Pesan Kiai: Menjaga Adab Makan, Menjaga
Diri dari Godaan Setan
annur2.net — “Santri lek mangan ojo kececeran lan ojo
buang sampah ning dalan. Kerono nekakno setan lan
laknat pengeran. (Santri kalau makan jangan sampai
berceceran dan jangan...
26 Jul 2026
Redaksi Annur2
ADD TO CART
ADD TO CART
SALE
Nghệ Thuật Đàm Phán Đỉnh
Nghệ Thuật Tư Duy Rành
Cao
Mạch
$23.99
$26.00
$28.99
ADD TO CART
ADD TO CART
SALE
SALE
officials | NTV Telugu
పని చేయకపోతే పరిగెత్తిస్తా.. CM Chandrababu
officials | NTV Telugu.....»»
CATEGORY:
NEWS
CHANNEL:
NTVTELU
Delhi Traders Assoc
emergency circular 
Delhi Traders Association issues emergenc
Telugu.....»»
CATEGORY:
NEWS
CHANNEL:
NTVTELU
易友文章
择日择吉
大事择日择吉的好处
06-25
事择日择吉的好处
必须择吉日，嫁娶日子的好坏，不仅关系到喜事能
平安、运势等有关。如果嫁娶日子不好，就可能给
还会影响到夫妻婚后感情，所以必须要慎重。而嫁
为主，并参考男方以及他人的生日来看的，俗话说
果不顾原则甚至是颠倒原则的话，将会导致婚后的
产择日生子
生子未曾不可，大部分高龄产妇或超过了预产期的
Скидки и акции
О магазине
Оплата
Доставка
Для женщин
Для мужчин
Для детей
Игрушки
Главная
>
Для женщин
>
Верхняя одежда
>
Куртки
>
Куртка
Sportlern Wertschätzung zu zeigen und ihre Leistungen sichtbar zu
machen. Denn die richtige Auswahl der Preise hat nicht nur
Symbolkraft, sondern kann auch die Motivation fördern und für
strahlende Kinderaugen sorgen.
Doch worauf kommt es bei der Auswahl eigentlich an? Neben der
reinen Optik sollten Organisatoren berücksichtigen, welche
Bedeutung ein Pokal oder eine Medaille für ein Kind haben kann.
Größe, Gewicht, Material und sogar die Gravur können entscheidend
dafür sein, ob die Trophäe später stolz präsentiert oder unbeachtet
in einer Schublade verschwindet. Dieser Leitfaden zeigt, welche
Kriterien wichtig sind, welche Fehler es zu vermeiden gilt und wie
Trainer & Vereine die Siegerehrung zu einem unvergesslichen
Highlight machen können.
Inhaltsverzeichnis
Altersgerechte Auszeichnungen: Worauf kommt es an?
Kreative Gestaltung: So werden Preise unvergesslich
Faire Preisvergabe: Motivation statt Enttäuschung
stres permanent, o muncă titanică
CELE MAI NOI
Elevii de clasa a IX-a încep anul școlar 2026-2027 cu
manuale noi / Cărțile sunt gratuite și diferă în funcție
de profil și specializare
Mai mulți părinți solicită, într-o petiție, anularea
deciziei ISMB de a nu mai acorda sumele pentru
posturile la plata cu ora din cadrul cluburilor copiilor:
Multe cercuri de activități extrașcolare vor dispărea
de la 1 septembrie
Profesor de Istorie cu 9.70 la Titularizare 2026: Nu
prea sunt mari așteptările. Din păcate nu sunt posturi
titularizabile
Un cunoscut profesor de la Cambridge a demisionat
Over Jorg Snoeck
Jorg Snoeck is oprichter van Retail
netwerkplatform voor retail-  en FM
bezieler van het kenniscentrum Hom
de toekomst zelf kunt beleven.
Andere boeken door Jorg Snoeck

==*==

Please retype all of the data above exactly as it appears.

Pesan Kiai: Menjaga Adab Makan, Menjaga
Diri dari Godaan Setan
annur2.net — “Santri lek mangan ojo kececeran lan ojo
buang sampah ning dalan. Kerono nekakno setan lan
laknat pengeran. (Santri kalau makan jangan sampai
berceceran dan jangan...
26 Jul 2026
Redaksi Annur2
ADD TO CART
ADD TO CART
SALE
Nghệ Thuật Đàm Phán Đỉnh
Nghệ Thuật Tư Duy Rành
Cao
Mạch
$23.99
$26.00
$28.99
ADD TO CART
ADD TO CART
SALE
SALE
officials | NTV Telugu
పని చేయకపోతే పరిగెత్తిస్తా.. CM Chandrababu
officials | NTV Telugu.....»»
CATEGORY:
NEWS
CHANNEL:
NTVTELU
Delhi Traders Assoc
emergency circular 
Delhi Traders Association issues emergenc
Telugu.....»»
CATEGORY:
NEWS
CHANNEL:
NTVTELU
易友文章
择日择吉
大事择日择吉的好处
06-25
事择日择吉的好处
必须择吉日，嫁娶日子的好坏，不仅关系到喜事能
平安、运势等有关。如果嫁娶日子不好，就可能给
还会影响到夫妻婚后感情，所以必须要慎重。而嫁
为主，并参考男方以及他人的生日来看的，俗话说
果不顾原则甚至是颠倒原则的话，将会导致婚后的
产择日生子
生子未曾不可，大部分高龄产妇或超过了预产期的
Скидки и акции
О магазине
Оплата
Доставка
Для женщин
Для мужчин
Для детей
Игрушки
Главная
>
Для женщин
>
Верхняя одежда
>
Куртки
>
Куртка
Sportlern Wertschätzung zu zeigen und ihre Leistungen sichtbar zu
machen. Denn die richtige Auswahl der Preise hat nicht nur
Symbolkraft, sondern kann auch die Motivation fördern und für
strahlende Kinderaugen sorgen.
Doch worauf kommt es bei der Auswahl eigentlich an? Neben der
reinen Optik sollten Organisatoren berücksichtigen, welche
Bedeutung ein Pokal oder eine Medaille für ein Kind haben kann.
Größe, Gewicht, Material und sogar die Gravur können entscheidend
dafür sein, ob die Trophäe später stolz präsentiert oder unbeachtet
in einer Schublade verschwindet. Dieser Leitfaden zeigt, welche
Kriterien wichtig sind, welche Fehler es zu vermeiden gilt und wie
Trainer & Vereine die Siegerehrung zu einem unvergesslichen
Highlight machen können.
Inhaltsverzeichnis
Altersgerechte Auszeichnungen: Worauf kommt es an?
Kreative Gestaltung: So werden Preise unvergesslich
Faire Preisvergabe: Motivation statt Enttäuschung
stres permanent, o muncă titanică
CELE MAI NOI
Elevii de clasa a IX-a încep anul școlar 2026-2027 cu
manuale noi / Cărțile sunt gratuite și diferă în funcție
de profil și specializare
Mai mulți părinți solicită, într-o petiție, anularea
deciziei ISMB de a nu mai acorda sumele pentru
posturile la plata cu ora din cadrul cluburilor copiilor:
Multe cercuri de activități extrașcolare vor dispărea
de la 1 septembrie
Profesor de Istorie cu 9.70 la Titularizare 2026: Nu
prea sunt mari așteptările. Din păcate nu sunt posturi
titularizabile
Un cunoscut profesor de la Cambridge a demisionat
Over Jorg Snoeck
Jorg Snoeck is oprichter van Retail
netwerkplatform voor retail-  en FM
bezieler van het kenniscentrum Hom
de toekomst zelf kunt beleven.
Andere boeken door Jorg Snoeck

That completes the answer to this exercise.